Department of Mechanical Engineering, The Pennsylvania State University, University Park, PA 16802, USA.
J Neural Eng. 2013 Apr;10(2):026016. doi: 10.1088/1741-2560/10/2/026016. Epub 2013 Feb 28.
To explore the use of classical feedback control methods to achieve an improved deep brain stimulation (DBS) algorithm for application to Parkinson's disease (PD).
A computational model of PD dynamics was employed to develop model-based rational feedback controller design. The restoration of thalamocortical relay capabilities to patients suffering from PD is formulated as a feedback control problem with the DBS waveform serving as the control input. Two high-level control strategies are tested: one that is driven by an online estimate of thalamic reliability, and another that acts to eliminate substantial decreases in the inhibition from the globus pallidus interna (GPi) to the thalamus. Control laws inspired by traditional proportional-integral-derivative (PID) methodology are prescribed for each strategy and simulated on this computational model of the basal ganglia network.
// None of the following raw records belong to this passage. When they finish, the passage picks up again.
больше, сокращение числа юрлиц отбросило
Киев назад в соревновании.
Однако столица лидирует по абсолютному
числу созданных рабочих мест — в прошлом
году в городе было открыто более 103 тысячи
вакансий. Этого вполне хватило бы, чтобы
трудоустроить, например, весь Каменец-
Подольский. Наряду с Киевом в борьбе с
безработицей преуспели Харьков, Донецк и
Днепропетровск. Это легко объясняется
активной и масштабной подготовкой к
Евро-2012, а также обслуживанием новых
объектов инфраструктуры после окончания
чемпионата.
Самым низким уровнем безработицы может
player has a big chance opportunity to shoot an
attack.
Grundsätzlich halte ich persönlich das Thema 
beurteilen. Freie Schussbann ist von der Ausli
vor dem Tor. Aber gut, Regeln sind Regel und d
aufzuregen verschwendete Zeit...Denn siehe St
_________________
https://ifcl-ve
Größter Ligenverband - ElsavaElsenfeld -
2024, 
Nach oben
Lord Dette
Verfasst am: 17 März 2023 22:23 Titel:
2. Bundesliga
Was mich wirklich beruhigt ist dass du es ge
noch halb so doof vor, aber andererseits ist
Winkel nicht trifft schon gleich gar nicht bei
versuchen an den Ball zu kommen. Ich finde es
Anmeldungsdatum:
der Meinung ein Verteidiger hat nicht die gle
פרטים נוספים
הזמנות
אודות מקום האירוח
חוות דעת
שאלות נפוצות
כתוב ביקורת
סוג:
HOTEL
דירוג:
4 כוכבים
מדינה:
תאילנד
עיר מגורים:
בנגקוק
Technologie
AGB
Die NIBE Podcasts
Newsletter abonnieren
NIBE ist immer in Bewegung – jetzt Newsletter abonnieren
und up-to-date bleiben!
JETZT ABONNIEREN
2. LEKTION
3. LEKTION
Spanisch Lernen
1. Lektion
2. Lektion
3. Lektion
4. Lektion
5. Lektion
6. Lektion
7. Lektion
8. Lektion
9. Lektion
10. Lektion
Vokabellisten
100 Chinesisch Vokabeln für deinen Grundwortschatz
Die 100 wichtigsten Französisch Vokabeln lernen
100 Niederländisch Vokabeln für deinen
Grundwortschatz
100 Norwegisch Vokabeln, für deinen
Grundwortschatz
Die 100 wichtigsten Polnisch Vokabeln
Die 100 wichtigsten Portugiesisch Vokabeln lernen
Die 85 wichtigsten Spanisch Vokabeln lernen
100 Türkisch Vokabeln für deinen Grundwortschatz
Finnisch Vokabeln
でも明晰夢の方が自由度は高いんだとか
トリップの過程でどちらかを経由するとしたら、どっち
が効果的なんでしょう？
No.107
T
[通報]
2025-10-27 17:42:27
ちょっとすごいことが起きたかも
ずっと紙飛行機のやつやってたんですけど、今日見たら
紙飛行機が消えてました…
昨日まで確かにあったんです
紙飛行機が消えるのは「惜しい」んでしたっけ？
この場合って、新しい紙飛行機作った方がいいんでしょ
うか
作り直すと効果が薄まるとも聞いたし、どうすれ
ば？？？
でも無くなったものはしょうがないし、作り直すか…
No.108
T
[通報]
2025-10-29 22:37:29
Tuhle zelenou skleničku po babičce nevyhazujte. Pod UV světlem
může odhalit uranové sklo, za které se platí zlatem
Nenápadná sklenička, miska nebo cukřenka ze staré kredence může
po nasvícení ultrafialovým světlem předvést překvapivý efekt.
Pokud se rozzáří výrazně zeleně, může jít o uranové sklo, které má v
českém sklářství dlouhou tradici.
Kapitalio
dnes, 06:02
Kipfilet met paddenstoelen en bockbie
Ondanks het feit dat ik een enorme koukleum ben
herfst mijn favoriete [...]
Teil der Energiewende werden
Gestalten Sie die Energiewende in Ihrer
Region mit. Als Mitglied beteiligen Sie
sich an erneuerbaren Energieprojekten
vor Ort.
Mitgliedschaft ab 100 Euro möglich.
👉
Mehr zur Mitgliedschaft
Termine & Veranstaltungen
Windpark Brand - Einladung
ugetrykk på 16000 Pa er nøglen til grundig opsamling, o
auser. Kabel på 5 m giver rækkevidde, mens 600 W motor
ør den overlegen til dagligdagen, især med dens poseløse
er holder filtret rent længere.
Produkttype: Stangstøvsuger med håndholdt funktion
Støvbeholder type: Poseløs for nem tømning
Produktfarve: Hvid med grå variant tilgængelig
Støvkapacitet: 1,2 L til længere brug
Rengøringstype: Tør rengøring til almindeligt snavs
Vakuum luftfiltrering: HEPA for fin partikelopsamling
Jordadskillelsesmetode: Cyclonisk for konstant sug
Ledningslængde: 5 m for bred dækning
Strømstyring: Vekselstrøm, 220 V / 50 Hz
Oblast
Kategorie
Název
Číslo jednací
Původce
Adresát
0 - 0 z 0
For control based upon thalamic reliability, a strategy of frequency proportional control with proportional bias delivered the optimal control achieved for a given energy expenditure. In comparison, control based upon synaptic inhibitory output from the GPi performed very well in comparison with those of reliability-based control, with considerable further reduction in energy expenditure relative to that of open-loop DBS. The best controller performance was amplitude proportional with derivative control and integral bias, which is full PID control. We demonstrated how optimizing the three components of PID control is feasible in this setting, although the complexity of these optimization functions argues for adaptive methods in implementation.
Our findings point to the potential value of model-based rational design of feedback controllers for Parkinson's disease.
探索使用经典反馈控制方法来改进深部脑刺激(DBS)算法,以应用于帕金森病(PD)。
采用 PD 动力学的计算模型来开发基于模型的合理反馈控制器设计。将恢复患有 PD 的患者的丘脑皮质中继能力制定为一个反馈控制问题,其中 DBS 波形作为控制输入。测试了两种高级控制策略:一种由丘脑可靠性的在线估计驱动,另一种作用是消除从内苍白球(GPi)到丘脑的抑制的大量减少。为每个策略规定了受传统比例积分微分(PID)方法启发的控制律,并在基底神经节网络的这个计算模型上进行了模拟。
对于基于丘脑可靠性的控制,具有比例偏差的频率比例控制策略提供了在给定能量消耗下实现的最佳控制。相比之下,基于来自 GPi 的突触抑制输出的控制与基于可靠性的控制相比表现非常出色,与开环 DBS 相比,能量消耗进一步大大降低。最佳控制器性能为具有导数控制和积分偏差的幅度比例,这是全 PID 控制。我们展示了如何在这种情况下优化 PID 控制的三个组成部分是可行的,尽管这些优化函数的复杂性表明在实施中需要自适应方法。
我们的发现指出了基于模型的反馈控制器对于帕金森病的合理设计的潜在价值。